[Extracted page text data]
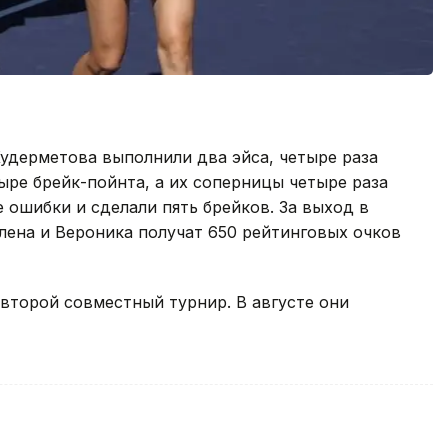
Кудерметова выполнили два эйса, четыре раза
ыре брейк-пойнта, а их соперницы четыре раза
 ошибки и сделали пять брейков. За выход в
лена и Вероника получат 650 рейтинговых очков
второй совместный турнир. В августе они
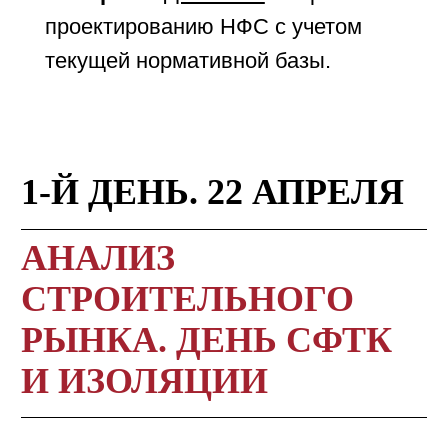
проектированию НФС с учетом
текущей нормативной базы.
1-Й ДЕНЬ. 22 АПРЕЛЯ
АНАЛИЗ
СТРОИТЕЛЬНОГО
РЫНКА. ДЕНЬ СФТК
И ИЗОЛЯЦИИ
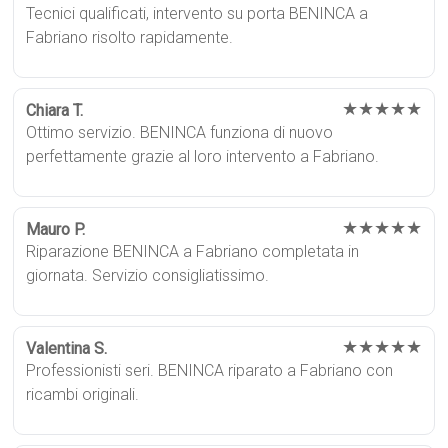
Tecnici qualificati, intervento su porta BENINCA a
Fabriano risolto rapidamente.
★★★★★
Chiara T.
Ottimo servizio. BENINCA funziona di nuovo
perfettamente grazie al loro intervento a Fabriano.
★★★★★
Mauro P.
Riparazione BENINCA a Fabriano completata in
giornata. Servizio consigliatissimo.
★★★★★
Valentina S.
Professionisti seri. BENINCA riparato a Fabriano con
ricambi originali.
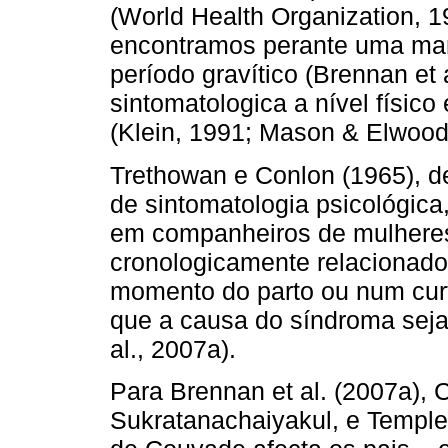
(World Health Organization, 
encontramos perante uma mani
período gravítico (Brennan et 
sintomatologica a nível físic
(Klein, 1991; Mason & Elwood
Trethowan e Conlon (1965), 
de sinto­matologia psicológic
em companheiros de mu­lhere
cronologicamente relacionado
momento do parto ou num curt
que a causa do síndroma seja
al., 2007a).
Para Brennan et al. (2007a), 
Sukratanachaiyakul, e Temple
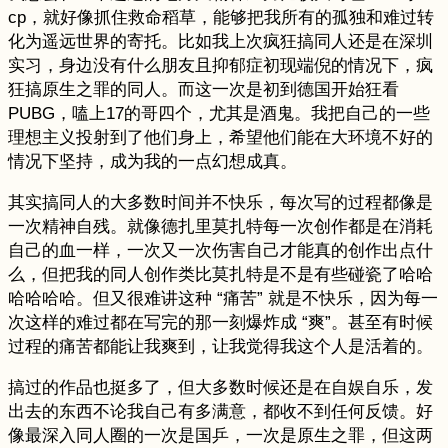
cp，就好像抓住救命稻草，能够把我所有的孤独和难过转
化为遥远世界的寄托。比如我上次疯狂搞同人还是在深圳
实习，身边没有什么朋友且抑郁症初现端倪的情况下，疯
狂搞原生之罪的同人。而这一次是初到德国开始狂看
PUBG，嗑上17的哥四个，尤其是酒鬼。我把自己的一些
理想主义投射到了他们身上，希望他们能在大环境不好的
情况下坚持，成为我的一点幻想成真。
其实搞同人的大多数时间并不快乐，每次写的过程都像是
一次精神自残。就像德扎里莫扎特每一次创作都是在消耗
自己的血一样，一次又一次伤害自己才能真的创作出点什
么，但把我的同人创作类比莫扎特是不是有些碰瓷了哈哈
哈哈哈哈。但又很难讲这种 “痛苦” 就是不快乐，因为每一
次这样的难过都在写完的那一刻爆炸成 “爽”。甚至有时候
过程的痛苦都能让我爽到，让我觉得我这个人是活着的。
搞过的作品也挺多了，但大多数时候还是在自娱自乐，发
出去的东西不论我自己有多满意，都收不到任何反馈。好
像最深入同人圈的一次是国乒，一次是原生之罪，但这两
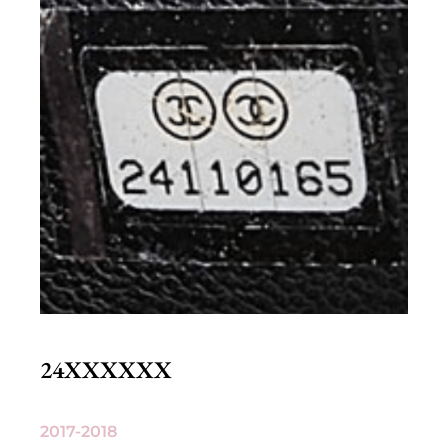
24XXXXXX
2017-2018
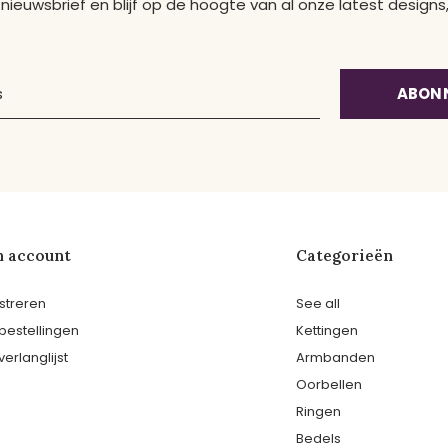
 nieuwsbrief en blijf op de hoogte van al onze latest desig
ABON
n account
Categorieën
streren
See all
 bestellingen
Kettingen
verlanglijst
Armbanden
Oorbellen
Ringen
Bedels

Instructions for the task:
With the pictures removed, print only the lines starting at the line that has "perfettamente grazie al" and ending at the line that has "(Klein, 1991; Mason & Elwood", both ends included, exactly as they stand above.

Output of the task:
perfettamente grazie al loro intervento a Fabriano.
★★★★★
Mauro P.
Riparazione BENINCA a Fabriano completata in
giornata. Servizio consigliatissimo.
★★★★★
Valentina S.
Professionisti seri. BENINCA riparato a Fabriano con
ricambi originali.
(World Health Organization, 
encontramos perante uma mani
período gravítico (Brennan et 
sintomatologica a nível físic
(Klein, 1991; Mason & Elwood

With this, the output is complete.